▶ **Problem to work on**
Write out each line from the data below that includes the word "chính".

========================================================================

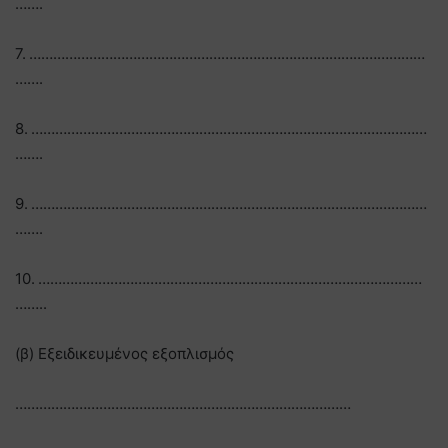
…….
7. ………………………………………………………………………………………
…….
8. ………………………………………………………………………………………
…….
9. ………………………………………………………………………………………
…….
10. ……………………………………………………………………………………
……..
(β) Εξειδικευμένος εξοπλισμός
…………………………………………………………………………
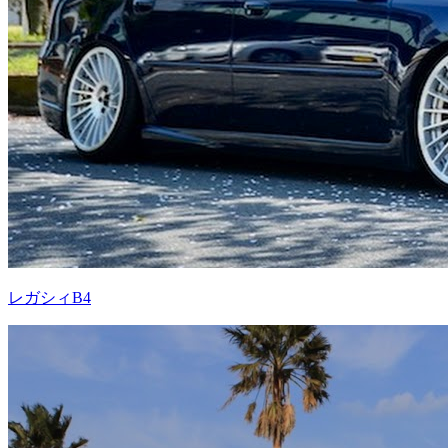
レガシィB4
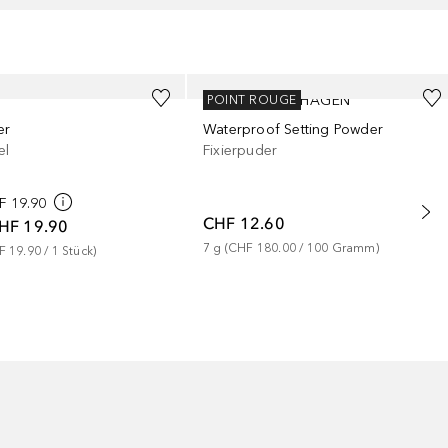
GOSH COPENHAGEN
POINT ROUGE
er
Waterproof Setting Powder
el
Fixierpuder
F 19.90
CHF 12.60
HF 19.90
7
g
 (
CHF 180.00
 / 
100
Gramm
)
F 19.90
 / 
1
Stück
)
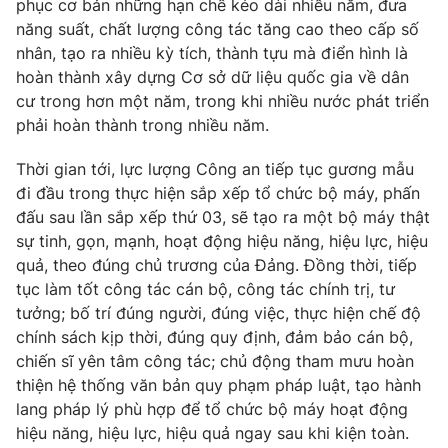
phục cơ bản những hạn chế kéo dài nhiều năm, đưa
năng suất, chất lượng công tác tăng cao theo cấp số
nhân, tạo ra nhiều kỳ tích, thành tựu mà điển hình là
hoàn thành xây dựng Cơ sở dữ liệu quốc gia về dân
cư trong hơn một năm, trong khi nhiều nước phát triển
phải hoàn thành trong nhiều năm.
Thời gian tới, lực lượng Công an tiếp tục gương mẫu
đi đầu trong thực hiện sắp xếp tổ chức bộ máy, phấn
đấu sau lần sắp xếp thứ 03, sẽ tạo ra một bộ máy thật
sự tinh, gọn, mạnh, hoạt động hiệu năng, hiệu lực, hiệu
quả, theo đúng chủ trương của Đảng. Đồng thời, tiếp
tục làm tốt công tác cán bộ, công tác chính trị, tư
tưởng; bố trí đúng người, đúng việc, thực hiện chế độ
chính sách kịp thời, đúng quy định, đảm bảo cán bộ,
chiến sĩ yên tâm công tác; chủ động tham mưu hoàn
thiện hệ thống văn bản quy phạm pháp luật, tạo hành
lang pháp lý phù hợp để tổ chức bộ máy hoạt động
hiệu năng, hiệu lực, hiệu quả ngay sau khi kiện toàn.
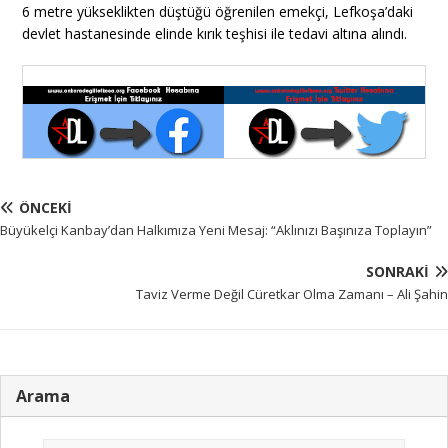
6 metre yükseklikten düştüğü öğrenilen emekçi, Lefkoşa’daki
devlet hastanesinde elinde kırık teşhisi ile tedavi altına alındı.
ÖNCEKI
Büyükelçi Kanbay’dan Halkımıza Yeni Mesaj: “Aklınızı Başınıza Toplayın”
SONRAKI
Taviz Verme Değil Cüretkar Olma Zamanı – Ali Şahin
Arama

========================================================================

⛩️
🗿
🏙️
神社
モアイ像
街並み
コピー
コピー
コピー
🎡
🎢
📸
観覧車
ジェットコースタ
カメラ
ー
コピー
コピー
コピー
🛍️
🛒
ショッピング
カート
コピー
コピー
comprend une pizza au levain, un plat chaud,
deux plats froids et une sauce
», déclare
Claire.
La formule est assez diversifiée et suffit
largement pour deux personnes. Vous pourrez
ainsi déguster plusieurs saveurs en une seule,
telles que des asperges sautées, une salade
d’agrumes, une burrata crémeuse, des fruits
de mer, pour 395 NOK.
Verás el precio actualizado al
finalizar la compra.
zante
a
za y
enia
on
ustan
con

========================================================================

▶ **Exercise output**
tục làm tốt công tác cán bộ, công tác chính trị, tư
chính sách kịp thời, đúng quy định, đảm bảo cán bộ,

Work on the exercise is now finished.